New cyber unit director lays out plans as lawmakers craft its initial budget
JACKSON, Miss. (WLBT) - From ransomware attacks hitting at least four school districts over the last few years to an election day hack of the Secretary of State’s website, Mississippi has already shown some of its weaknesses to hackers.
The director of the state’s new cyber unit, Bobby Freeman, said he plans to change that.
“We want to get in with those, you know, sheriff’s offices, the cities, the rural areas, and help them because honestly, a vulnerability in their systems could lead to a vulnerability that affects the state as a whole,” Freeman said.
The unit, which ultimately falls under the Department of Public Safety, represents the fourth state agency to tackle cybersecurity efforts.
The state’s IT department handles network safety.
The attorney general’s office has an entire division devoted to cybercrime - including sex trafficking and fraud.
Even the state auditor’s office helps agencies protect themselves from hackers.

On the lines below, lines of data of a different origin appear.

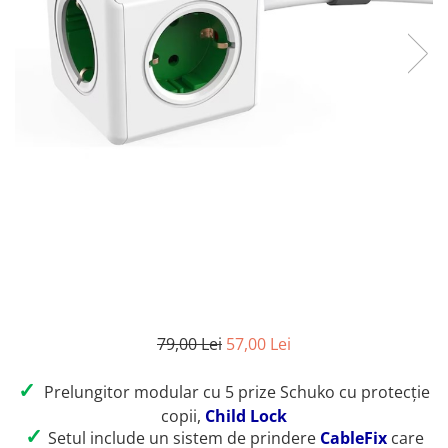
79,00 Lei
57,00 Lei
✓
Prelungitor modular cu 5 prize Schuko cu protecție
copii,
Child Lock
✓
Setul include un sistem de prindere
CableFix
care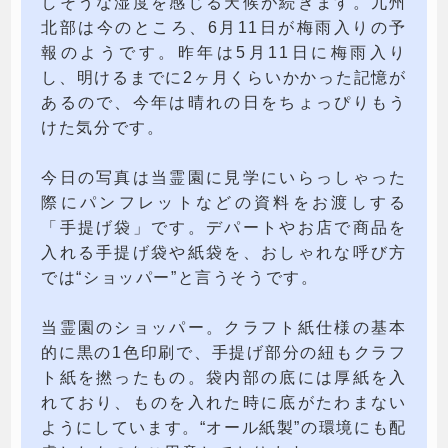
しそうな湿度を感じる天候が続きます。九州
北部は今のところ、6月11日が梅雨入りの予
報のようです。昨年は5月11日に梅雨入り
し、明けるまでに2ヶ月くらいかかった記憶が
あるので、今年は晴れの日をちょっぴりもう
けた気分です。
今日の写真は当霊園に見学にいらっしゃった
際にパンフレットなどの資料をお渡しする
「手提げ袋」です。デパートやお店で商品を
入れる手提げ袋や紙袋を、おしゃれな呼び方
では“ショッパー”と言うそうです。
当霊園のショッパー。クラフト紙仕様の基本
的に黒の1色印刷で、手提げ部分の紐もクラフ
ト紙を撚ったもの。袋内部の底には厚紙を入
れており、ものを入れた時に底がたわまない
ようにしています。“オール紙製”の環境にも配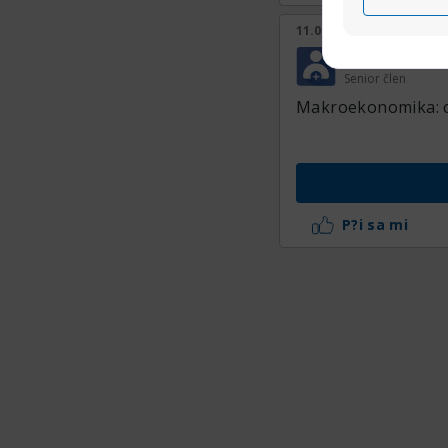
11.09.2018, 09:01
PeterPAMM
Senior člen
Makroekonomika: ce
P?i sa mi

“Ultimately, if we get ransomed, or if any public entity gets ransom, they’re going to be paying that ransom with taxpayer dollars. So that’s, that’s why it involves us,” State Auditor Shad White said. “It’s going to be helpful, I think, to have to have clearly defined roles that are going to move Mississippi cybersecurity posture forward, and for people to be executing on those roles.”

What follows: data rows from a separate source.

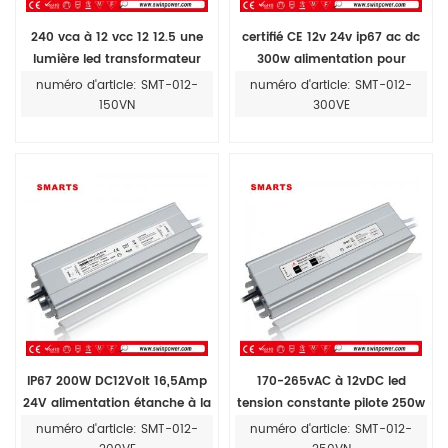
240 vca à 12 vcc 12 12.5 une
certifié CE 12v 24v ip67 ac dc
lumière led transformateur
300w alimentation pour
affichage LED
numéro d'article: SMT-012-
numéro d'article: SMT-012-
150VN
300VE
IP67 200W DC12Volt 16,5Amp
170-265vAC à 12vDC led
24V alimentation étanche à la
tension constante pilote 250w
pluie Pour bandes led
alimentation
numéro d'article: SMT-012-
numéro d'article: SMT-012-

Freeman said the strategic plan for the state’s first cyber unit won’t overlap with those other agencies.
“The things that are currently in place in the state are a bit more targeted to specific entities, like you said, fraud, trafficking, things like that. We are focused on cybersecurity for the state as a whole and pushing out, pushing out good cyber threat intel to those agencies, this critical infrastructure.”
A 2019 report from the auditor’s office showed at least one-fifth of the state’s agencies had sensitive information that wasn’t even encrypted to help protect it from hackers.
Freeman said he’ll initially hire four people for the newly-formed unit and use them for two main purposes: quick response/training efforts and an operations center.
At this point, the unit’s so new, it doesn’t even have a budget yet.
Lawmakers will hammer that out during this year’s legislative session.